Task objective → The expected output is a copy of every line in the records with the string "Ramadan".

Extracted entries →

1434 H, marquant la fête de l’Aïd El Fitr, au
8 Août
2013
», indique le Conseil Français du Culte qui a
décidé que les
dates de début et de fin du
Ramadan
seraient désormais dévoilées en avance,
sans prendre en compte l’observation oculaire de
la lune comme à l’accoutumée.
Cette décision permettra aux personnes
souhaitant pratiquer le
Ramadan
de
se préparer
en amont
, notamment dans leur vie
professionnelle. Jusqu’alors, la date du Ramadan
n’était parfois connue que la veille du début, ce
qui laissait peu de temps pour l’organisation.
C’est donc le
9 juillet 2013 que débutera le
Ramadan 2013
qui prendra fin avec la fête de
---
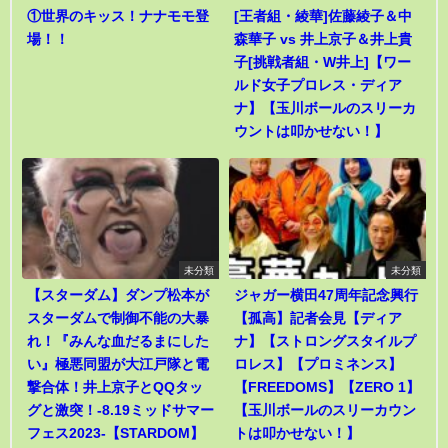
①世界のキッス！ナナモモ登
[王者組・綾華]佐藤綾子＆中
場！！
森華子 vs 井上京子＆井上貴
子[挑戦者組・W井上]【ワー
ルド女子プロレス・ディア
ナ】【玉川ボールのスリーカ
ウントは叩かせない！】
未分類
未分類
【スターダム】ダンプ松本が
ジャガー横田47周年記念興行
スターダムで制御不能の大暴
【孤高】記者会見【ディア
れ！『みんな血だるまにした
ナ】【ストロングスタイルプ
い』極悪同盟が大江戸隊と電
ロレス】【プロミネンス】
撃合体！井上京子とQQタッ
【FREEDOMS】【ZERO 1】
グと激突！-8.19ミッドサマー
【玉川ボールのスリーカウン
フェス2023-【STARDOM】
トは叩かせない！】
---
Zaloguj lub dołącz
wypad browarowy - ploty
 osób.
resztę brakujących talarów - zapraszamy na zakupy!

Response →
Ramadan
Ramadan
professionnelle. Jusqu’alors, la date du Ramadan
Ramadan 2013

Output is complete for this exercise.